Why diet isn’t everything

The state-of-the art research that I mentioned in my last post links many disorders such as schizophrenia, depression, autism, etc. to wheat and gluten intolerances. Chris’s doctor determined that he suffers from candidiasis, a systemic overgrowth of the yeastlike fungus Candida albicans. This fungus is normally found in the intestines, but an overpopulation can occur due to a number of factors, among them weakened immunity, poor digestion, a diet high in foods that tend to foster yeast, or the use of antibiotics, which kill off essential helpful bacteria that aid in maintaining the proper balance of flora in the intestines.

Candidiasis can be a lifelong problem. It interferes with digestion and nutrient absorption, which in turn affects physical and mental health. Nutritional deficiencies further contribute to intestinal dysfunction and candidiasis. The two produce a negative feedback loop toward deteriorating mental health. Eventually the brain itself becomes overwhelmed by yeast. Various combinations of vitamins and minerals are prescribed in addition to restricting or eliminating wheat, gluten and dairy products from the diet. In addition to the wheat/gluten/dairy intolerance another widely implicated factor in schizophrenia is excess copper.

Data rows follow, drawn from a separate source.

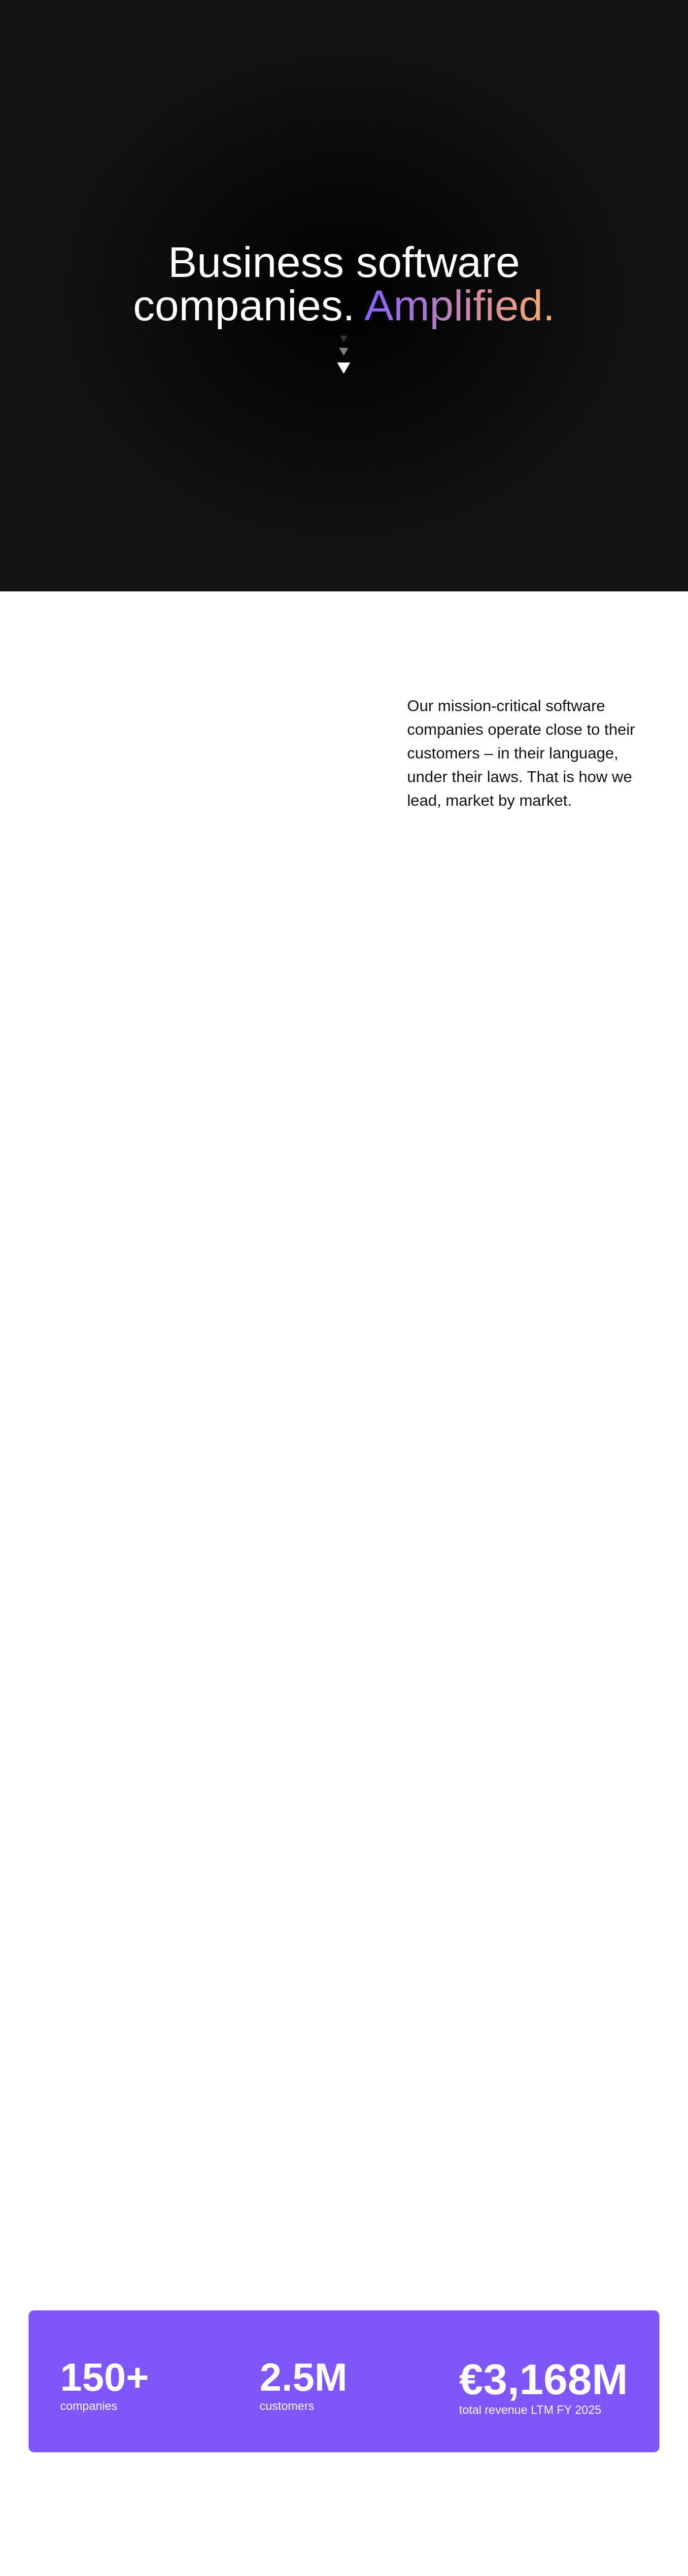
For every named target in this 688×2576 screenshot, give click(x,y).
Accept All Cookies (459, 336)
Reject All (386, 336)
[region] (347, 311)
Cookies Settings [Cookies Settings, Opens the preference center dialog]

Some people have been known to recover quickly from schizophrenia by taking just supplements and changing their diet. A lot of people do not. Dr. Dietrich Klinghart, a German physician who with practices in Germany and in the United States, maintains that if schizophrenia is not cured at the physical level (level I – vitamins, herbs, nutrition, etc.) the problem most likely resides at level IV of the healing pyramid. Level IV is the intuitive level of dreams, trance, meditative states, out-of-body experiences, and the collective unconscious. Dr. Klinghardt’s five levels of healing form a healing pyramid, with the upper levels exerting a trickle-down effect on your state of physical and mental health. Healing cannot take place at a lower level if there is an unresolved issue at a higher level.

Having worked with many of the therapies discussed in Dr. Klinghardt’s healing pyramid I am mindful that all the good work that vitamin and diet support can accomplish can be overruled by the mind. Until the mind is ready, the body will not follow. I have seen this recently in Chris. He was doing really well, he was no longer on medications, he was taking vitamin supplements and he was adhering to a recommended diet. We were all in shock when he started to become unravelled. His mind, I am convinced, put the brakes on further progress. He was becoming a victim of his own success. Heartened by his progress up up until then, my husband and I had begun to encourage him to go back to university full time, to develop himself further as a musician, to think in terms of possibilities. He panicked. Psychosis was his escape hatch.

Why he panicked is goes to the heart of the matter. Getting to the essence of cause is where schizophrenia begins to get really, really interesting. The trip is a long one.